Know Your Membership Options
Do You Know Your Teachers Union Membership Options?
There may be refund options your union does not want you to know about, or facts about your membership of which you have never been made aware. Read below to find out more.
Your Membership Options At A Glance
Do you know that you are no longer required to pay any money to a teachers union?
On June 27th the Supreme Court ruled in favor of the plaintiff in the Janus v. AFSCME case. The decision means that no public school teacher or any other government worker in the U.S. has to pay money to a union as a condition of employment.
If you choose not to belong to the union, you will lose the union’s member only benefits, including liability insurance and legal representation, but there are alternative ways to secure this coverage. You can join the Association of American Educators (www.aaeteachers.org) or the Christian Educators Association International (www.ceai.org) for your insurance, legal needs, and other benefits. These are professional organizations, not unions. Teachers who mention CTEN when they sign up with AAE for the first time will get a $30 discount off the regular $198 first year membership.
Do you know that California is a monopoly bargaining state?
Thirty-two states have laws authorizing monopoly bargaining. The remaining states have no mandatory monopoly bargaining, and in eight states monopoly bargaining is explicitly illegal or not tolerated.

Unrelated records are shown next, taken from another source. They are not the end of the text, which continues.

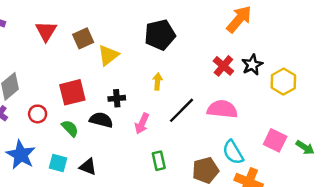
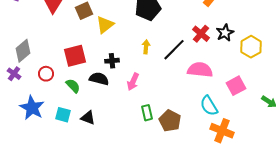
black line: (181, 110) -> (174, 50), moved
pink square: (275, 140) -> (236, 86), moved, turned 36
brown pentagon: (205, 170) -> (170, 121), moved, turned -30

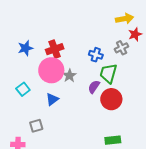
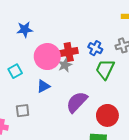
red cross: (55, 49) -> (69, 52), moved
purple semicircle: (94, 87) -> (77, 102), moved, size x1.6
red circle: (111, 99) -> (107, 115), moved

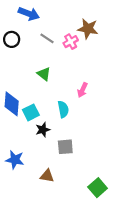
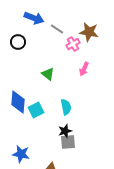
gray line: (47, 38) -> (57, 29), moved
pink arrow: (82, 90) -> (84, 69), moved
black star: (43, 130) -> (65, 131), moved

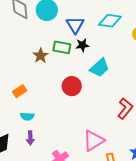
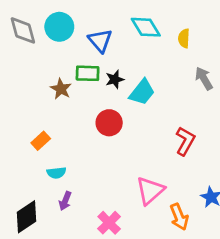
cyan diamond: (110, 21) -> (146, 27), turned 60
black star: (82, 45) -> (115, 79), moved
purple arrow: (30, 138) -> (65, 201), turned 32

Do you know that even if you are not a union member you are still automatically enrolled in a monopoly bargaining unit? Do you know what this means?
As an employee of a California public school district, you are given a packet, usually at your new teacher orientation, which includes enrollment forms for your labor union. There is a unified dues structure within the union, which means that when you choose to be a member of the local organization, you also belong to the national organization (National Education Association - NEA or American Federation of Teachers - AFT), and the state organization (California Teachers Association - CTA or California Federated of Teachers - CFT).
Your public school district's board of trustees has entered into a deal with your local union, which grants the union exclusive rights to negotiate pay, benefits and working conditions for all teachers whether they are a union member or not.
Your school district's payroll department acts as a "pass through" for automatic monthly dues deductions from your paycheck if you authorize this in writing. Your local union is then responsible for sending the state and national union their allocations.
Do you know how your dues are calculated?
The elected officers of the national, state and local organizations determine yearly, how much your dues will be. There is a formula used whereby roughly 2% of a new teacher's salary goes towards dues. Whether or not a pay raise is negotiated in your district, each school year, dues go up.
Let's take an example of $1,100 in dues. NEA will take about $192, CTA will take about $700 and your local will take about $200.